Carbon Synthesis: Spatial Dissonance @TheBirleyStudios
29 Mar 2026
“First came the Wind, then Reindeer, then Humans” Leena Valkeapää (2024)
I am delighted to have just curated and installed a new exhibition of works at The Birley Artist Studios in Preston.
The Carbon Synthesis project evolved during 2020, I was honoured to be working with two artists Dr Donna Franklin (AU) and Dr Sarah Robinson (AU). Together we shared collaborative conversations exploring how creative arts practice can reveal invisible narratives and innovative ways of witnessing climate change.

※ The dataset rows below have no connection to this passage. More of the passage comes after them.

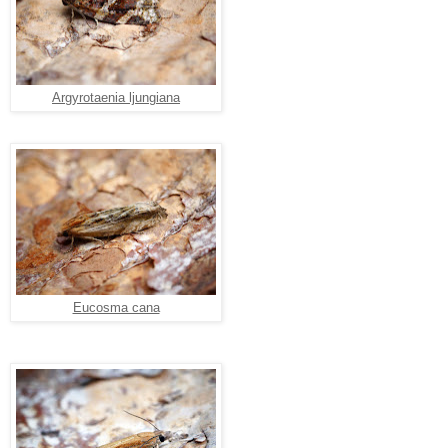
Argyrotaenia ljungiana
Eucosma cana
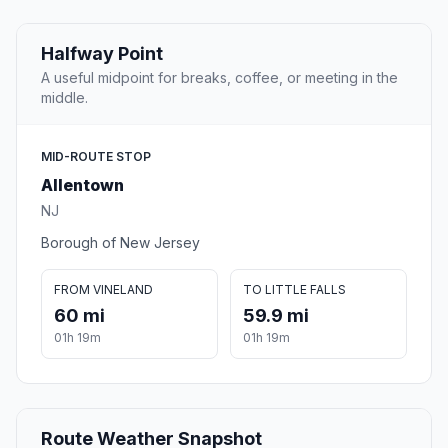
Halfway Point
A useful midpoint for breaks, coffee, or meeting in the
middle.
MID-ROUTE STOP
Allentown
NJ
Borough of New Jersey
FROM VINELAND
TO LITTLE FALLS
60 mi
59.9 mi
01h 19m
01h 19m
Route Weather Snapshot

In September 2024 we were lucky enough to join the International Ars Bioarctica artist residency programme in northern Finland, a long-term art-science initiative hosted by Kilpisjärvi Biological Station of the Faculty of Biological and Environmental Sciences, University of Helsinki.
Ars BioArctica blog
The sub-arctic Kilpisjärvi region is a litmus paper for highlighting impacts of global disturbances on northern and southern ecosystems. Carbon Synthesis: Spatial Dissonance explores and reveals invisible narratives and micro-environments, requiring us to feel and see in new ways. Specifically, this joint project explored a sub-arctic landscape which resisted being fully understood and challenged our usual perceptions, imagination and human timescales. Likewise, by its very nature bioarts contests anthropocentricity and generates ecological empathy. Through nuanced encounters with other beings, provocation and questioning, it refuses to reduce life to a capitalist bioresource.

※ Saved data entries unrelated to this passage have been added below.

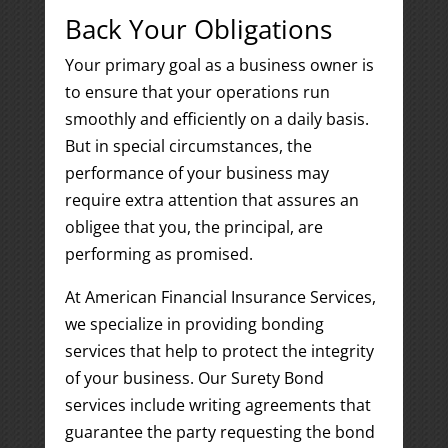
Back Your Obligations
Your primary goal as a business owner is
to ensure that your operations run
smoothly and efficiently on a daily basis.
But in special circumstances, the
performance of your business may
require extra attention that assures an
obligee that you, the principal, are
performing as promised.
At American Financial Insurance Services,
we specialize in providing bonding
services that help to protect the integrity
of your business. Our Surety Bond
services include writing agreements that
guarantee the party requesting the bond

Informed by ecology, geology, culture, and politics, this exhibition brings together new artworks and installations created through entangled approaches to research undertaken on Sáná Fell, Malla nature reserve, Kilpisjärvi Lake and surrounding birch forests. Gilbbesjávri/Kilpisjärvi in Sápmi is the cultural region of the Sámi people, stretching across the state borders of Norway, Sweden, Finland and Russia. A site of intense observation and international attention, it is perceived as a landscape which holds both clues and answers for our most pressing global environmental questions.

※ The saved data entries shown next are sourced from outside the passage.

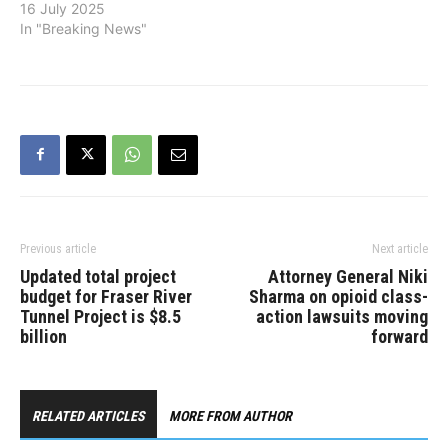
16 July 2025
In "Breaking News"
Previous article
Next article
Updated total project
Attorney General Niki
budget for Fraser River
Sharma on opioid class-
Tunnel Project is $8.5
action lawsuits moving
billion
forward
RELATED ARTICLES
MORE FROM AUTHOR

As part of the new works I created for this project I have worked with LuminXR to develop a new installation activated by AR. Valuable R&D time with Tor and Diego has enabled the AR software to be developed to activate my print installation. Using unique software the resonance image is animated using a Cymatics image from the sound of wind captured in Kilpisjarvi during my residency.
Carbon Synthesis : Spatial Dissonance runs until 12th April.